18. Specific notices for Erleah and DataHive
This section supplements the rest of this policy with product-specific information.
18.1 Erleah
- What Erleah is: an Intelligent Event Operating System used by event organisers, venues, and enterprise clients to orchestrate exhibitor, attendee, speaker, sponsor, and organiser workflows across the full event lifecycle.
- Who controls the data: for the great majority of deployments, the event organiser (or other contracting customer) is the controller. Visual Hive is the processor.
- What Erleah processes: profile, behavioural, intent, and inferred data as set out in Section 4.3.
- How AI is used: to generate recommendations, matches, summaries, and other decision-support outputs, as described in Section 6.
- Sub-processors: including Anthropic (Claude) for AI capabilities, and other infrastructure providers listed at visualhive.co/subprocessors (or available on request).
- Retention: set by the customer in the relevant contract. On termination, data is returned or deleted in line with the DPA.

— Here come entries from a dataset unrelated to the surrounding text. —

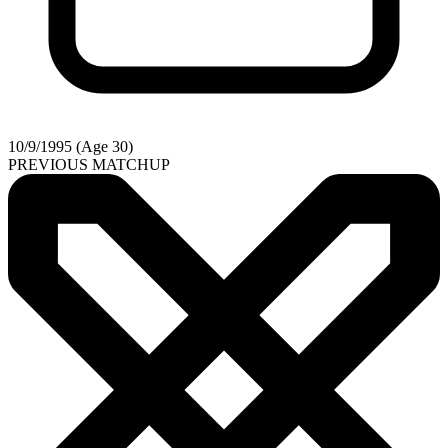
10/9/1995 (Age 30)
PREVIOUS MATCHUP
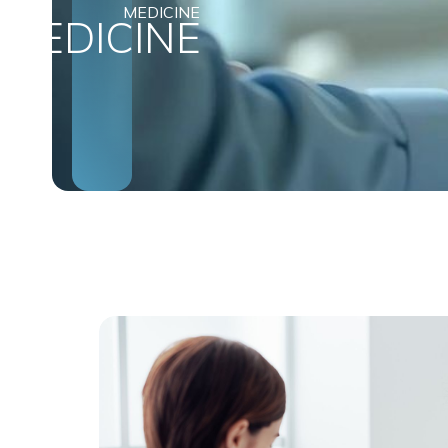
MEDICINE
MEDICINE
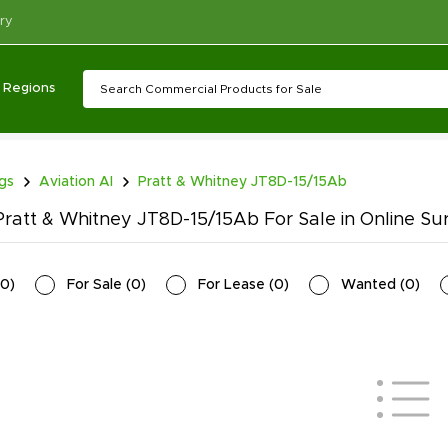
ry
Regions
ngs
Aviation AI
Pratt & Whitney JT8D-15/15Ab
ratt & Whitney JT8D-15/15Ab For Sale in Online Su
0
)
For Sale
(
0
)
For Lease
(
0
)
Wanted
(
0
)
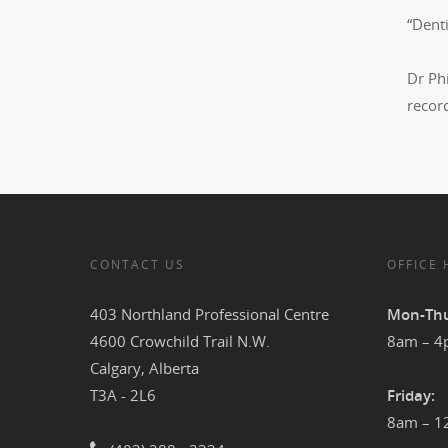
“Denti
Dr Phi
record
CONTACT US
OFFICE
403 Northland Professional Centre
Mon-Thu
4600 Crowchild Trail N.W.
8am – 
Calgary, Alberta
T3A - 2L6
Friday:
8am – 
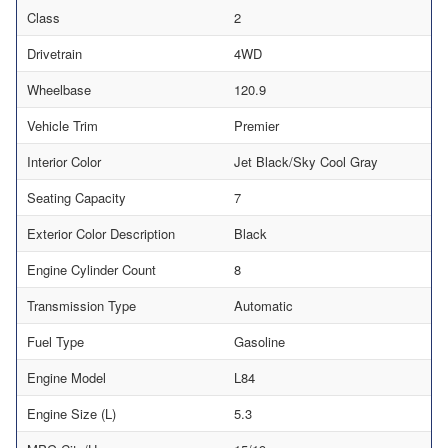
Class
2
Drivetrain
4WD
Wheelbase
120.9
Vehicle Trim
Premier
Interior Color
Jet Black/Sky Cool Gray
Seating Capacity
7
Exterior Color Description
Black
Engine Cylinder Count
8
Transmission Type
Automatic
Fuel Type
Gasoline
Engine Model
L84
Engine Size (L)
5.3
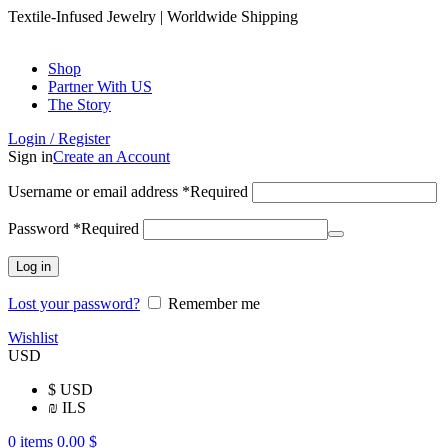
Textile-Infused Jewelry | Worldwide Shipping
Shop
Partner With US
The Story
Login / Register
Sign in
Create an Account
Username or email address
*
Required
Password
*
Required
Log in
Lost your password?
Remember me
Wishlist
USD
$
USD
₪
ILS
0
items
0.00
$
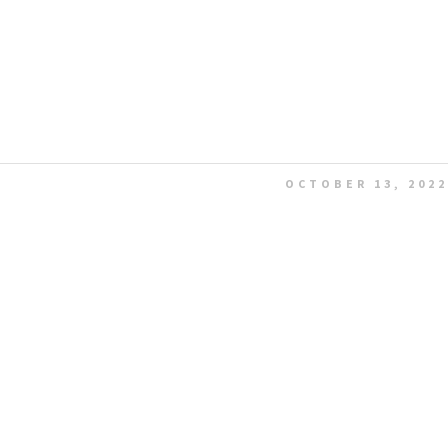
OCTOBER 13, 2022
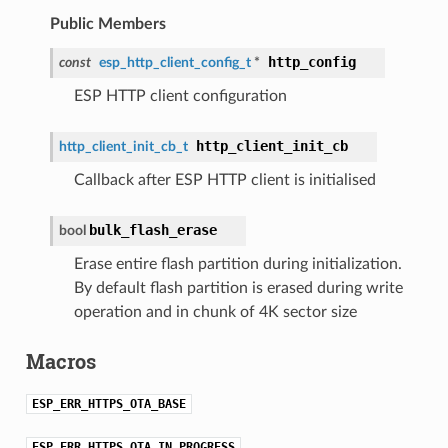
Public Members
http_config
const
esp_http_client_config_t
*
ESP HTTP client configuration
http_client_init_cb
http_client_init_cb_t
Callback after ESP HTTP client is initialised
bulk_flash_erase
bool
Erase entire flash partition during initialization.
By default flash partition is erased during write
operation and in chunk of 4K sector size
Macros
ESP_ERR_HTTPS_OTA_BASE
ESP_ERR_HTTPS_OTA_IN_PROGRESS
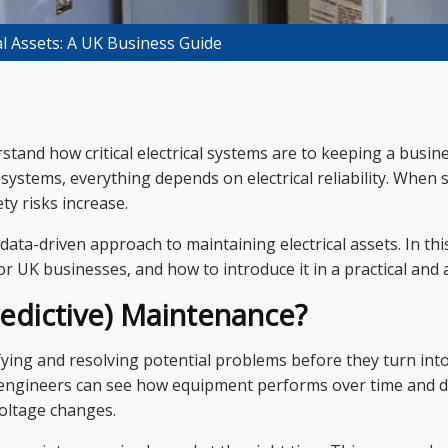
al Assets: A UK Business Guide
erstand how critical electrical systems are to keeping a bus
systems, everything depends on electrical reliability. When s
ty risks increase.
ata-driven approach to maintaining electrical assets. In thi
r UK businesses, and how to introduce it in a practical and 
redictive) Maintenance?
ying and resolving potential problems before they turn in
 engineers can see how equipment performs over time and de
voltage changes.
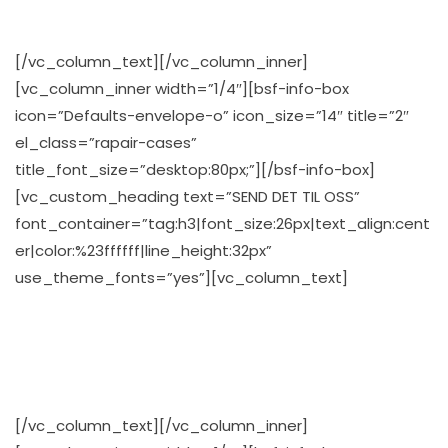
osv…
[/vc_column_text][/vc_column_inner]
[vc_column_inner width=”1/4″][bsf-info-box
icon=”Defaults-envelope-o” icon_size=”14″ title=”2″
el_class=”rapair-cases”
title_font_size=”desktop:80px;”][/bsf-info-box]
[vc_custom_heading text=”SEND DET TIL OSS”
font_container=”tag:h3|font_size:26px|text_align:cent
er|color:%23ffffff|line_height:32px”
use_theme_fonts=”yes”][vc_column_text]
Vi tilbyr gode avtaler, også på våre forskjellige
fraktalternativer, som f.eks gratis frakt på stasjonære
PC’r, så sparer du både tid, og penger
[/vc_column_text][/vc_column_inner]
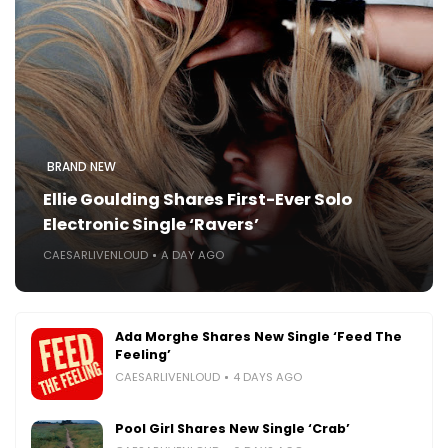
BRAND NEW
Ellie Goulding Shares First-Ever Solo
Electronic Single ‘Ravers’
CAESARLIVENLOUD
A DAY AGO
Ada Morghe Shares New Single ‘Feed The
Feeling’
CAESARLIVENLOUD
4 DAYS AGO
Pool Girl Shares New Single ‘Crab’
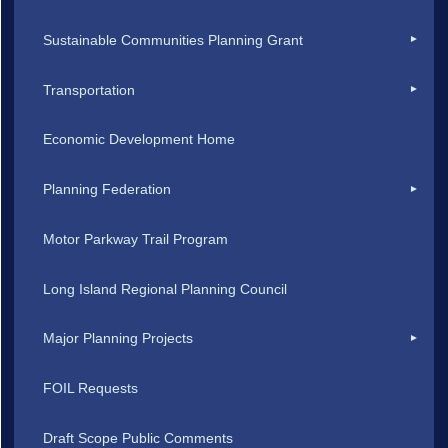
Sustainable Communities Planning Grant
Transportation
Economic Development Home
Planning Federation
Motor Parkway Trail Program
Long Island Regional Planning Council
Major Planning Projects
FOIL Requests
Draft Scope Public Comments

- Data subject rights: to be exercised in the first instance with the controller (typically the event organiser). Visual Hive will support the controller’s response.
18.2 DataHive
- What DataHive is: an event data visualisation product.
- Who controls the data: customers who upload or connect data to DataHive are typically the controllers of that data. Visual Hive is the processor.
- What DataHive processes: customer-supplied data plus account, authentication, usage, and technical data as set out in Section 4.4.
- Sub-processors: as set out in Section 8.2 and at visualhive.co/subprocessors.
- Data subject rights: to be exercised with the relevant controller in the first instance.
19. Contact summary
- General: hello@visualhive.co
- Privacy: privacy@visualhive.co
- Security and breach notification: security@visualhive.co
- Post: Visual Hive Ltd, [Postal address], United Kingdom
Change log
- v1.0 — 30 May 2026: Initial publication.